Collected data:
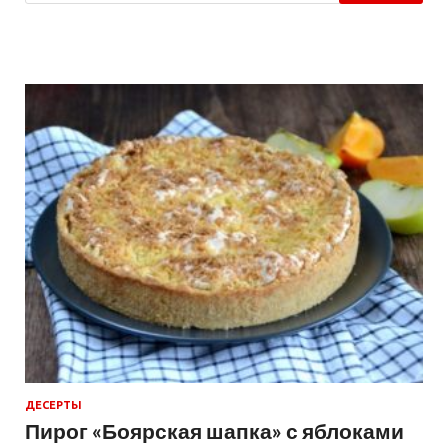
ДЕСЕРТЫ
Пирог «Боярская шапка» с яблоками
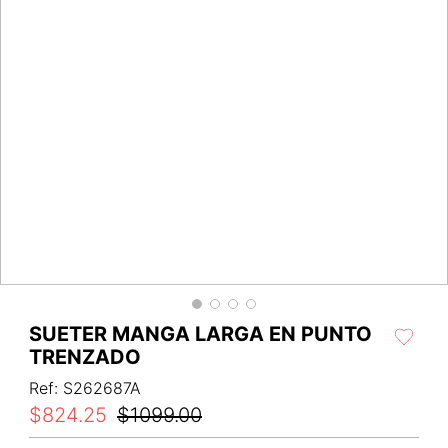
SUETER MANGA LARGA EN PUNTO
TRENZADO
Ref
:
S262687A
$
824
.
25
$
1099
.
00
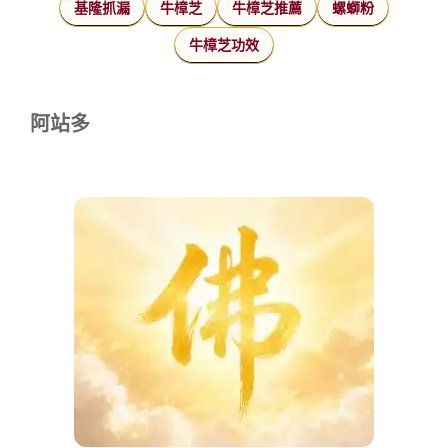
基隆抓漏
牛樟芝
牛樟芝推薦
螺螄粉
牛樟芝功效
阿站多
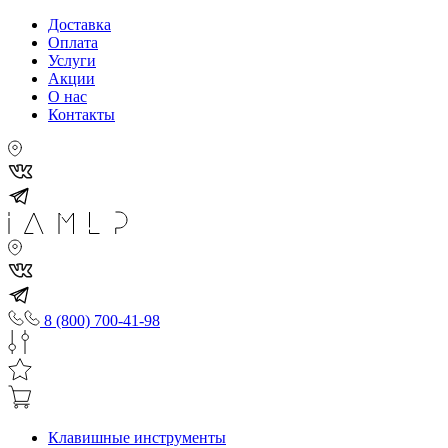
Доставка
Оплата
Услуги
Акции
О нас
Контакты
8 (800) 700-41-98
Клавишные инструменты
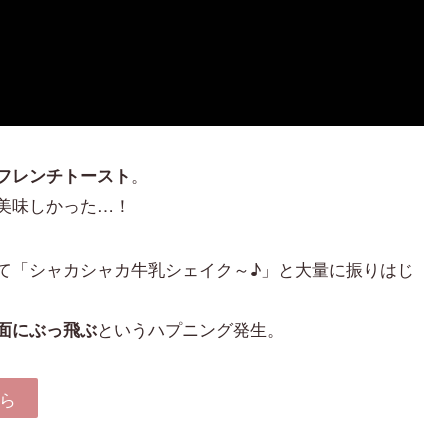
。
フレンチトースト
美味しかった…！
て「シャカシャカ牛乳シェイク～♪」と大量に振りはじ
というハプニング発生。
面にぶっ飛ぶ
ら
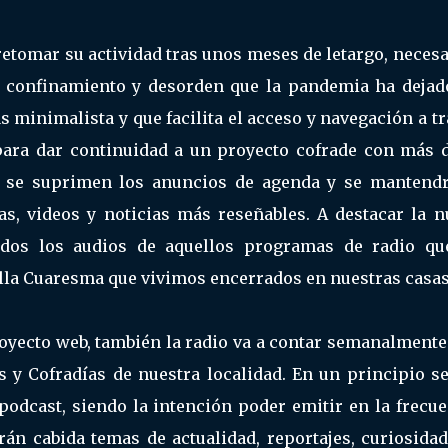
retomar su actividad tras unos meses de letargo, neces
, confinamiento y desorden que la pandemia ha dejad
 minimalista y que facilita el acceso y navegación a t
para dar continuidad a un proyecto cofrade con más d
os se suprimen los anuncios de agenda y se mantendr
cas, videos y noticias más reseñables. A destacar la 
ados los audios de aquellos programas de radio qu
lla Cuaresma que vivimos encerrados en nuestras casas
royecto web, también la radio va a contar semanalmente
y Cofradías de nuestra localidad. En un principio se
podcast, siendo la intención poder emitir en la frecue
n cabida temas de actualidad, reportajes, curiosidad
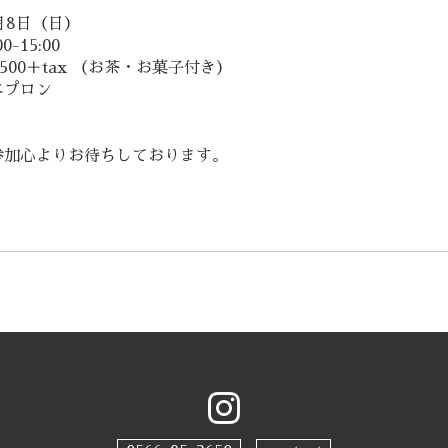
月8日（日）
15:00
,500＋tax （お茶・お菓子付き）
 エプロン
参加心よりお待ちしております。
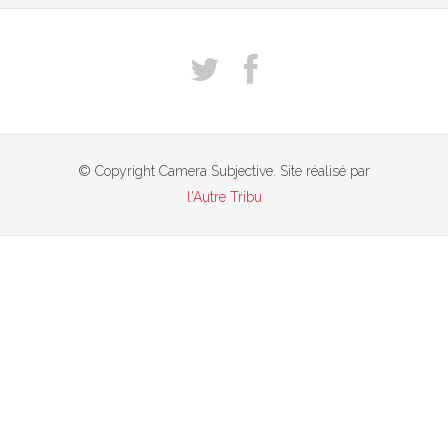
© Copyright Camera Subjective. Site réalisé par
l'Autre Tribu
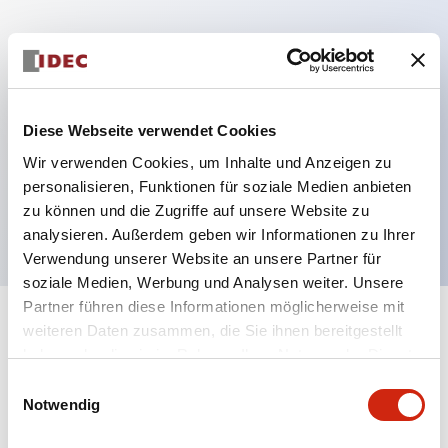
Hauptmerkmale
Mehrfachbefestigung möglich
Diese Webseite verwendet Cookies
Der schlüsselsichere Selektorschalter verwendet
Wir verwenden Cookies, um Inhalte und Anzeigen zu
eine hochsichere Stiftzuhaltungsstruktur
personalisieren, Funktionen für soziale Medien anbieten
Schutzart IP65 (IEC60529)
zu können und die Zugriffe auf unsere Website zu
analysieren. Außerdem geben wir Informationen zu Ihrer
Verwendung unserer Website an unsere Partner für
soziale Medien, Werbung und Analysen weiter. Unsere
Partner führen diese Informationen möglicherweise mit
+
weiteren Daten zusammen, die Sie ihnen bereitgestellt
Spezifikationen
Alle erweitern
haben oder die sie im Rahmen Ihrer Nutzung der Dienste
gesammelt haben.
Aesthetic Specifications
Einwilligungsauswahl
Notwendig
Electrical Specifications (rated illuminated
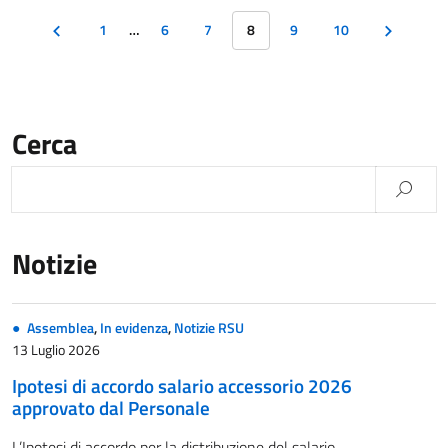
1
…
6
7
8
9
10
Cerca
Notizie
Assemblea
,
In evidenza
,
Notizie RSU
13 Luglio 2026
Ipotesi di accordo salario accessorio 2026
approvato dal Personale
L’Ipotesi di accordo per la distribuzione del salario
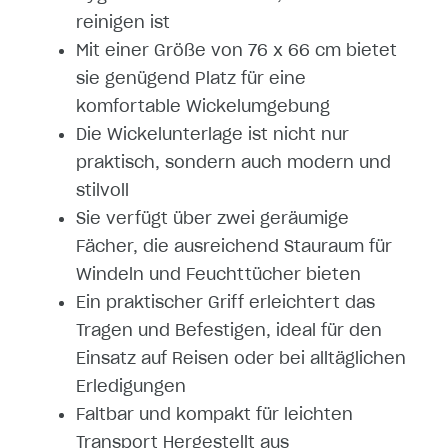
reinigen ist
Mit einer Größe von 76 x 66 cm bietet
sie genügend Platz für eine
komfortable Wickelumgebung
Die Wickelunterlage ist nicht nur
praktisch, sondern auch modern und
stilvoll
Sie verfügt über zwei geräumige
Fächer, die ausreichend Stauraum für
Windeln und Feuchttücher bieten
Ein praktischer Griff erleichtert das
Tragen und Befestigen, ideal für den
Einsatz auf Reisen oder bei alltäglichen
Erledigungen
Faltbar und kompakt für leichten
Transport Hergestellt aus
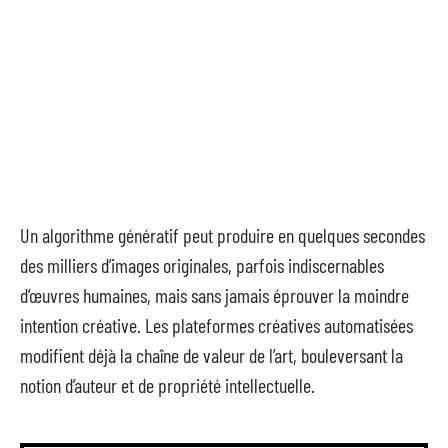
Un algorithme génératif peut produire en quelques secondes
des milliers d’images originales, parfois indiscernables
d’œuvres humaines, mais sans jamais éprouver la moindre
intention créative. Les plateformes créatives automatisées
modifient déjà la chaîne de valeur de l’art, bouleversant la
notion d’auteur et de propriété intellectuelle.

• [THE PROBLEM]
Print exactly the line containing "13 Luglio 2026" and every line after it through the final line above, and leave all pictures out.

• [COMPLETED EXERCISE]
13 Luglio 2026
Ipotesi di accordo salario accessorio 2026
approvato dal Personale
L’Ipotesi di accordo per la distribuzione del salario
reinigen ist
Mit einer Größe von 76 x 66 cm bietet
sie genügend Platz für eine
komfortable Wickelumgebung
Die Wickelunterlage ist nicht nur
praktisch, sondern auch modern und
stilvoll
Sie verfügt über zwei geräumige
Fächer, die ausreichend Stauraum für
Windeln und Feuchttücher bieten
Ein praktischer Griff erleichtert das
Tragen und Befestigen, ideal für den
Einsatz auf Reisen oder bei alltäglichen
Erledigungen
Faltbar und kompakt für leichten
Transport Hergestellt aus
Un algorithme génératif peut produire en quelques secondes
des milliers d’images originales, parfois indiscernables
d’œuvres humaines, mais sans jamais éprouver la moindre
intention créative. Les plateformes créatives automatisées
modifient déjà la chaîne de valeur de l’art, bouleversant la
notion d’auteur et de propriété intellectuelle.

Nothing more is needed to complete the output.